RPi use cases explained

Here is my take on this odd situation.  There are several needs and types of stakeholders in the Pi ecosystem:

• Conceptual need in EE.  Eben Upton has many times related the problems he experienced while doing student recruitment  at university, where each year's intake candidates were seemingly  less technically experienced than the last.  I can well believe that, because we saw exactly that same problem in my own engineering department, to the point where we had to provide catch-up courses to bring part of the student intake up to the level where they could  understand basic 1st-year EE lectures.  Making very cheap hardware available that encourages experimentation by inquisitive youngsters does seem to address part of the problem squarely by fostering interest and offering direct experience with hardware.  However, it doesn't address the gap in mathematics and foundational science skills.

• Improving IT education.  The UK has a specific problem in school-level IT education, in that over time it became nothing more than vocational training in office skills.  Clearly there is much room for improvement there, but this is almost entirely unrelated to the skills shortage observed in EE recruitment.  CompSci departments might benefit a little if programming were taught in schools, but not a lot because lack of programming skills is not the bottleneck,  Stronger maths skills would be vastly more useful than programming knowledge, and would help EE as much as every other branch of engineering and the physical sciences.  Also, programming is almost always vocational training with just a smidgeon of CompSci education acquired by osmosis on the side, and very rapidly becomes dated.  To compound matters further, a high-level language with a lot of abstraction would tend to be chosen for programming education, which means that pupils would tend to learn little about computer fundamentals unless they have an awesome teacher who explains the foundations along with the programming.
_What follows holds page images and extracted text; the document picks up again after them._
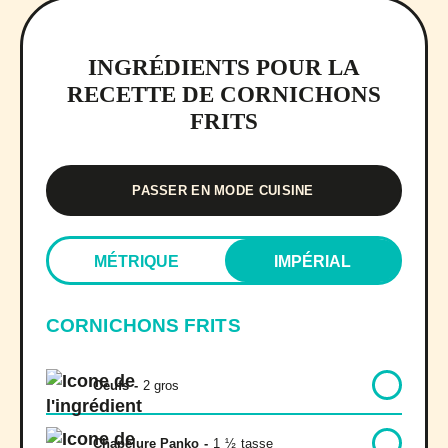
INGRÉDIENTS POUR LA
RECETTE DE CORNICHONS
FRITS
PASSER EN MODE CUISINE
MÉTRIQUE
IMPÉRIAL
CORNICHONS FRITS
Oeufs
-
2 gros
Chapelure Panko
-
1
½
tasse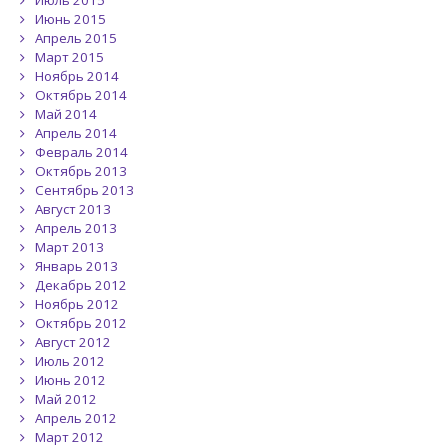
Июль 2015
Июнь 2015
Апрель 2015
Март 2015
Ноябрь 2014
Октябрь 2014
Май 2014
Апрель 2014
Февраль 2014
Октябрь 2013
Сентябрь 2013
Август 2013
Апрель 2013
Март 2013
Январь 2013
Декабрь 2012
Ноябрь 2012
Октябрь 2012
Август 2012
Июль 2012
Июнь 2012
Май 2012
Апрель 2012
Март 2012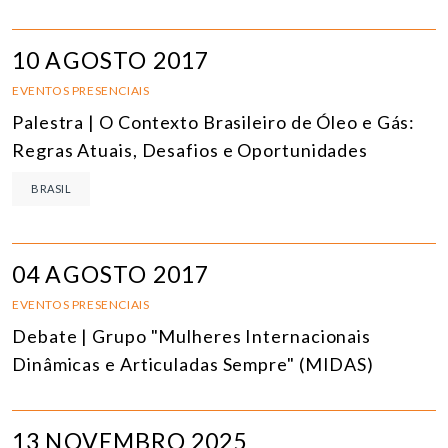
10 AGOSTO 2017
EVENTOS PRESENCIAIS
Palestra | O Contexto Brasileiro de Óleo e Gás:
Regras Atuais, Desafios e Oportunidades
BRASIL
04 AGOSTO 2017
EVENTOS PRESENCIAIS
Debate | Grupo "Mulheres Internacionais
Dinâmicas e Articuladas Sempre" (MIDAS)
13 NOVEMBRO 2025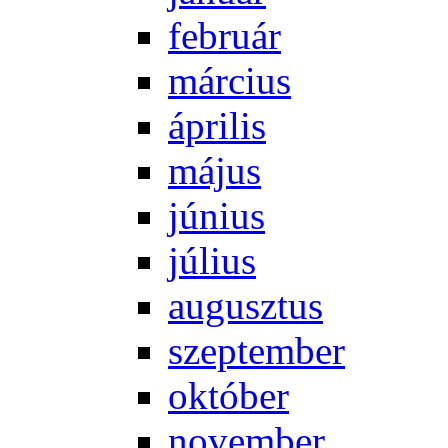
feb­ru­ár
már­ci­us
áp­ri­lis
má­jus
jú­ni­us
jú­li­us
au­gusz­tus
szep­tem­ber
ok­tó­ber
no­vem­ber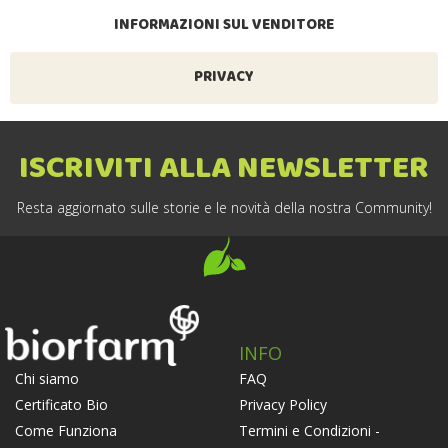
INFORMAZIONI SUL VENDITORE
PRIVACY
ISCRIVITI ALLA NEWSLETTER
Resta aggiornato sulle storie e le novità della nostra Community!
INFO
FAQ
Chi siamo
Privacy Policy
Certificato Bio
Termini e Condizioni -
Come Funziona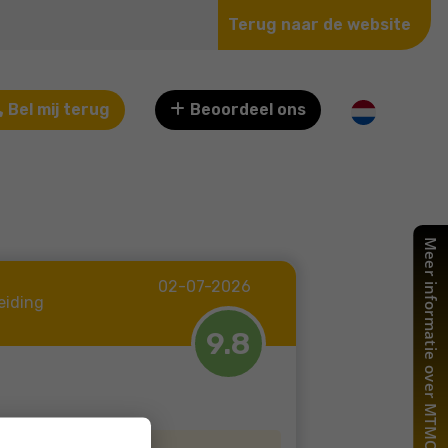
Terug naar de website
Bel mij terug
Beoordeel ons
02-07-2026
eiding
9.8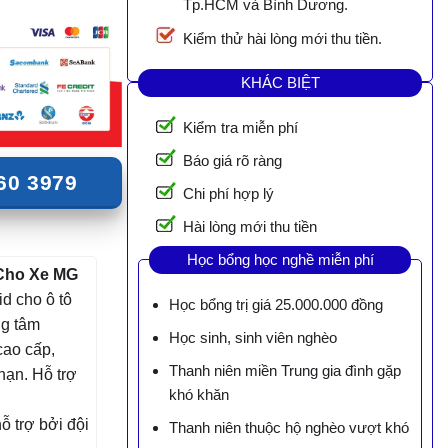
Tp.HCM và Bình Dương.
Kiểm thử hài lòng mới thu tiền.
KHÁC BIỆT
Kiểm tra miễn phí
Báo giá rõ ràng
60 3979
Chi phí hợp lý
Hài lòng mới thu tiền
Học bổng học nghề miễn phí
 Cho Xe MG
id cho ô tô
Học bổng trị giá 25.000.000 đồng
ng tâm
Học sinh, sinh viên nghèo
cao cấp,
Thanh niên miền Trung gia đình gặp
hạn. Hỗ trợ
khó khăn
 trợ bởi đội
Thanh niên thuộc hộ nghèo vượt khó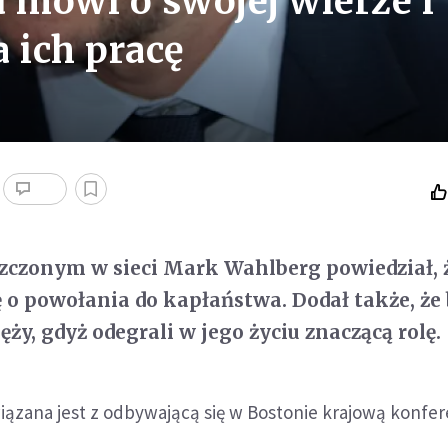
mówi o swojej wierze i
 ich pracę
zczonym w sieci Mark Wahlberg powiedział, 
ię o powołania do kapłaństwa. Dodał także, że
ży, gdyż odegrali w jego życiu znaczącą rolę.
ązana jest z odbywającą się w Bostonie krajową konfer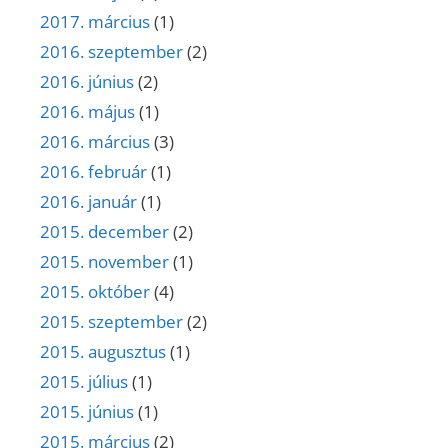
2017. március
(1)
2016. szeptember
(2)
2016. június
(2)
2016. május
(1)
2016. március
(3)
2016. február
(1)
2016. január
(1)
2015. december
(2)
2015. november
(1)
2015. október
(4)
2015. szeptember
(2)
2015. augusztus
(1)
2015. július
(1)
2015. június
(1)
2015. március
(2)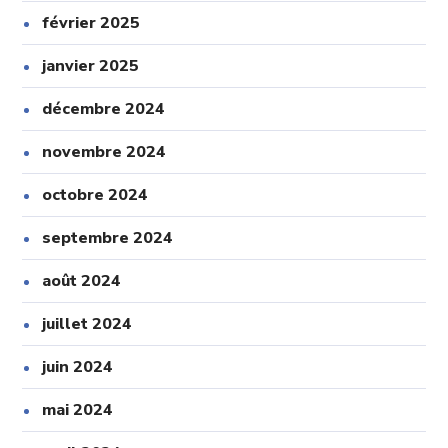
février 2025
janvier 2025
décembre 2024
novembre 2024
octobre 2024
septembre 2024
août 2024
juillet 2024
juin 2024
mai 2024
• Cheap media centre.  Don't laugh, this is a major stakeholder group for Pi.  What's more, RPF have always known this, because they have promoted the very strong media capability of the Broadcom SoC countless times in their blog.  They even went as far as to sell licensed codecs which are about as distant from educational as anything could be.  This area may well be getting the most development effort as well, which is reasonable since it plays to the Pi's biggest strength and makes a very large group of Pi users happy.

• Platform for expansions.  It always did seem odd that the Foundation so often stressed the difficulty of reaching their $25/$35 price point, and yet created a board bearing proprietary MIPI DSI and CSI-2 connectors which raised the board cost and complicated PCB routing.  Even more odd is that these MIPI interfaces would not contribute significantly to the board's educational capabilities since USB cameras and displays with open interfaces were readily available at good prices.  The subsequent high investment by RPF in developing camera and display modules suggests that this was a planned business strategy from the start, and it explains why the extra connector cost was considered justified.  One possible view is that there is business advantage in creating a platform for which expansion modules could be produced using a proprietary interface spec that narrows the competition.  Whether or not that was the thinking, it is the current actuality since RPF has invested time and money in expansions and delivered product.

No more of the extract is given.